URL: https://gcc.gnu.org/viewcvs?rev=235081&root=gcc&view=rev
Log:

	PR ipa/70018
	* cgraph.h (cgraph_node::set_const_flag,
	cgraph_node::set_pure_flag): Update prototype to return bool;
	update comment.
	* cgraph.c (cgraph_node::call_for_symbol_thunks_and_aliases): Thunks
	of interposable symbol are interposable, too.
	(cgraph_set_const_flag_1): Rename to ...
	(set_const_flag_1): ... this one; change to self recursive function
	instead of call_for_symbol_thunks_and_aliases.
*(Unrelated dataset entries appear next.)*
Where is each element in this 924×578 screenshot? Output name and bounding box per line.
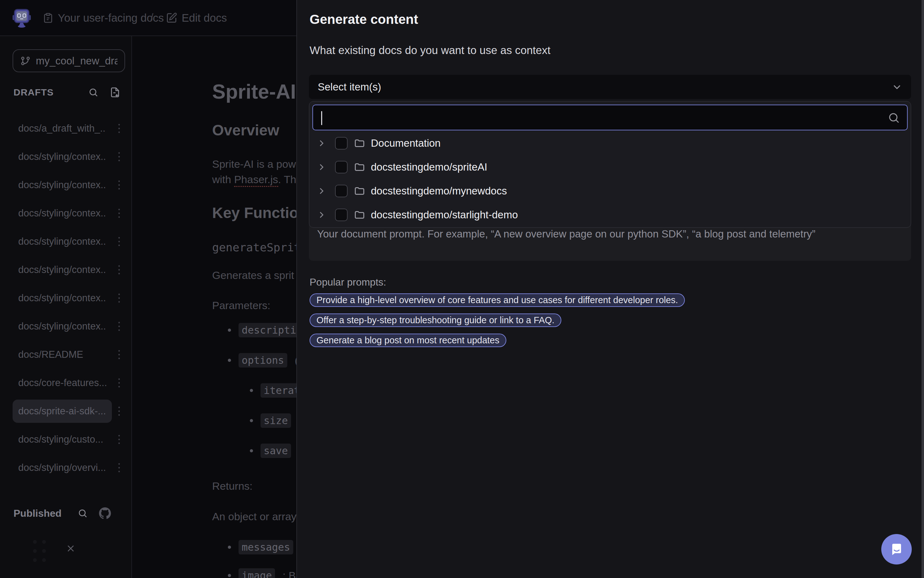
draft-list-item[interactable]: docs/styling/contex... [13, 227, 123, 256]
tree-item[interactable]: docstestingdemo/mynewdocs [309, 179, 911, 203]
kebab-menu-icon[interactable] [117, 208, 121, 219]
kebab-menu-icon[interactable] [117, 434, 121, 445]
folder-icon [354, 185, 365, 196]
tree-item[interactable]: Documentation [309, 131, 911, 155]
draft-label: docs/styling/contex... [18, 151, 106, 162]
draft-list-item[interactable]: docs/styling/overvi... [13, 454, 123, 482]
doc-key-functions-heading: Key Functio [212, 204, 299, 221]
context-question: What existing docs do you want to use as… [309, 44, 551, 57]
bottom-toolbar [0, 536, 94, 573]
doc-paragraph-line: with Phaser.js. Th [212, 174, 296, 186]
draft-list-item[interactable]: docs/styling/contex... [13, 256, 123, 284]
select-items-label: Select item(s) [318, 81, 381, 93]
breadcrumb-your-docs[interactable]: Your user-facing docs [43, 0, 164, 36]
tree-item-label: docstestingdemo/mynewdocs [371, 185, 507, 197]
dropdown-search-input[interactable] [313, 105, 907, 130]
chevron-right-icon[interactable] [316, 186, 327, 196]
search-icon [888, 112, 900, 124]
text-cursor [321, 111, 322, 125]
tree-item[interactable]: docstestingdemo/spriteAI [309, 155, 911, 179]
draft-list-item[interactable]: docs/sprite-ai-sdk-... [13, 397, 123, 425]
draft-list-item[interactable]: docs/a_draft_with_... [13, 114, 123, 143]
doc-returns-label: Returns: [212, 480, 253, 492]
draft-label: docs/styling/contex... [18, 321, 106, 332]
search-drafts-button[interactable] [88, 87, 98, 97]
search-icon [88, 87, 98, 97]
prompt-pill-label: Generate a blog post on most recent upda… [317, 335, 499, 346]
tree-item-label: Documentation [371, 137, 441, 149]
prompt-pill-button[interactable]: Provide a high-level overview of core fe… [309, 294, 685, 307]
draft-list-item[interactable]: docs/styling/contex... [13, 284, 123, 312]
doc-function-desc: Generates a sprit [212, 269, 294, 281]
kebab-menu-icon[interactable] [117, 292, 121, 304]
checkbox[interactable] [335, 137, 348, 149]
kebab-menu-icon[interactable] [117, 321, 121, 332]
draft-label: docs/styling/contex... [18, 208, 106, 219]
drafts-section-header: DRAFTS [13, 87, 120, 98]
kebab-menu-icon[interactable] [117, 377, 121, 388]
scrollbar[interactable] [921, 0, 924, 578]
git-branch-icon [20, 55, 31, 66]
chat-bubble-icon [889, 542, 904, 557]
phaser-link[interactable]: Phaser.js [234, 174, 278, 187]
breadcrumb-edit-docs[interactable]: Edit docs [166, 0, 227, 36]
kebab-menu-icon[interactable] [117, 349, 121, 360]
draft-list-item[interactable]: docs/core-features... [13, 369, 123, 397]
chevron-right-icon[interactable] [316, 138, 327, 149]
popular-prompts-label: Popular prompts: [309, 276, 386, 288]
file-plus-icon [110, 87, 120, 98]
checkbox[interactable] [335, 161, 348, 174]
chevron-right-icon[interactable] [316, 209, 327, 220]
doc-paragraph-line: Sprite-AI is a pow [212, 158, 296, 170]
kebab-menu-icon[interactable] [117, 264, 121, 276]
kebab-menu-icon[interactable] [117, 151, 121, 162]
chat-launcher-button[interactable] [881, 534, 912, 565]
file-pen-icon [166, 12, 177, 24]
docs-tree: Documentation docstestingdemo/spriteAI [309, 131, 911, 227]
prompt-pill-label: Provide a high-level overview of core fe… [317, 295, 678, 305]
doc-title: Sprite-AI [212, 80, 296, 103]
draft-list-item[interactable]: docs/styling/contex... [13, 171, 123, 199]
kebab-menu-icon[interactable] [117, 406, 121, 417]
breadcrumb-label: Your user-facing docs [58, 11, 164, 24]
folder-icon [354, 138, 365, 149]
kebab-menu-icon[interactable] [117, 123, 121, 134]
kebab-menu-icon[interactable] [117, 462, 121, 473]
draft-label: docs/styling/contex... [18, 264, 106, 276]
breadcrumb-separator: / [150, 0, 153, 36]
tree-item[interactable]: docstestingdemo/starlight-demo [309, 203, 911, 227]
checkbox[interactable] [335, 185, 348, 197]
draft-label: docs/core-features... [18, 377, 106, 388]
chevron-right-icon[interactable] [316, 162, 327, 172]
new-draft-button[interactable] [110, 87, 120, 98]
draft-list-item[interactable]: docs/styling/contex... [13, 312, 123, 341]
draft-list-item[interactable]: docs/styling/contex... [13, 199, 123, 227]
draft-label: docs/styling/overvi... [18, 462, 106, 473]
prompt-pill-button[interactable]: Offer a step-by-step troubleshooting gui… [309, 313, 561, 327]
checkbox[interactable] [335, 209, 348, 221]
draft-list-item[interactable]: docs/styling/custo... [13, 425, 123, 454]
branch-selector-button[interactable]: my_cool_new_dra... [13, 49, 125, 72]
generate-content-modal: Generate content What existing docs do y… [296, 0, 924, 578]
search-published-button[interactable] [78, 508, 88, 518]
select-items-dropdown[interactable]: Select item(s) [309, 75, 911, 99]
clipboard-icon [43, 13, 54, 23]
github-icon[interactable] [99, 507, 111, 519]
draft-list-item[interactable]: docs/styling/contex... [13, 143, 123, 171]
sidebar: my_cool_new_dra... DRAFTS [0, 36, 132, 578]
branch-name: my_cool_new_dra... [36, 55, 117, 67]
draft-list-item[interactable]: docs/README [13, 341, 123, 369]
draft-label: docs/styling/custo... [18, 434, 103, 445]
robot-logo-icon [12, 8, 31, 28]
folder-icon [354, 209, 365, 221]
draft-label: docs/styling/contex... [18, 292, 106, 304]
kebab-menu-icon[interactable] [117, 179, 121, 191]
close-icon[interactable] [66, 544, 75, 553]
drafts-list: docs/a_draft_with_... docs/styling/conte… [13, 114, 123, 482]
kebab-menu-icon[interactable] [117, 236, 121, 247]
breadcrumb-label: Edit docs [182, 11, 227, 24]
drag-handle-icon[interactable] [33, 540, 46, 562]
prompt-pill-label: Offer a step-by-step troubleshooting gui… [317, 315, 555, 325]
prompt-pill-button[interactable]: Generate a blog post on most recent upda… [309, 334, 506, 347]
draft-label: docs/styling/contex... [18, 236, 106, 247]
Handle correctly
	clearnig the flag in all variants and also virtual thunks of const
	functions are pure; track if any change was done.
	(cgraph_node::set_const_flag): Update.
	(struct set_pure_flag_info): New struct.
	(cgraph_set_pure_flag_1): Rename to ...
	(set_pure_flag_1): ... this one; take set_pure_flag_info parameter
	rather than pointer encoded flags; track if any changes was done;
	handle correctly clearning flag and setting flag of aliases already
	declared const.
	(cgraph_node::set_pure_flag): Update.
	(cgraph_node::set_nothrow_flag): Handle correctly clearning the flag.

Modified:
    trunk/gcc/ChangeLog
    trunk/gcc/cgraph.c
    trunk/gcc/cgraph.h
Comment 16 Jan Hubicka 2016-04-21 09:05:39 UTC
Author: hubicka
Date: Thu Apr 21 09:05:07 2016
New Revision: 235318

URL: https://gcc.gnu.org/viewcvs?rev=235318&root=gcc&view=rev
Log:

	PR ipa/70018
	* cgraph.c (cgraph_set_nothrow_flag_1): Rename to ...
	(set_nothrow_flag_1): ... this; handle interposition correctly;
	recurse on aliases and thunks.
	(cgraph_node::set_nothrow_flag): New.
	* ipa-pure-const.c (ignore_edge_for_nothrow): Ignore calls to
	functions compiled with non-call exceptions that binds to current
	def.
	(propagate_nothrow): Be safe WRT interposition.
	* cgraph.h (set_nothrow_flag): Update prototype.

	* g++.dg/ipa/nothrow-1.C: New testcase.

Added:
    trunk/gcc/testsuite/g++.dg/ipa/nothrow-1.C
Modified:
    trunk/gcc/ChangeLog
    trunk/gcc/cgraph.c
    trunk/gcc/cgraph.h
    trunk/gcc/ipa-pure-const.c
    trunk/gcc/testsuite/ChangeLog
Comment 17 Jan Hubicka 2016-05-13 15:56:25 UTC
Fixed on trunk so far.
Comment 18 Richard Biener 2016-08-03 11:53:47 UTC
GCC 4.9 branch is being closed
Comment 19 Jakub Jelinek 2017-10-10 13:27:28 UTC
GCC 5 branch is being closed
Comment 20 Jakub Jelinek 2018-10-26 10:46:12 UTC
GCC 6 branch is being closed, fixed in 7.x.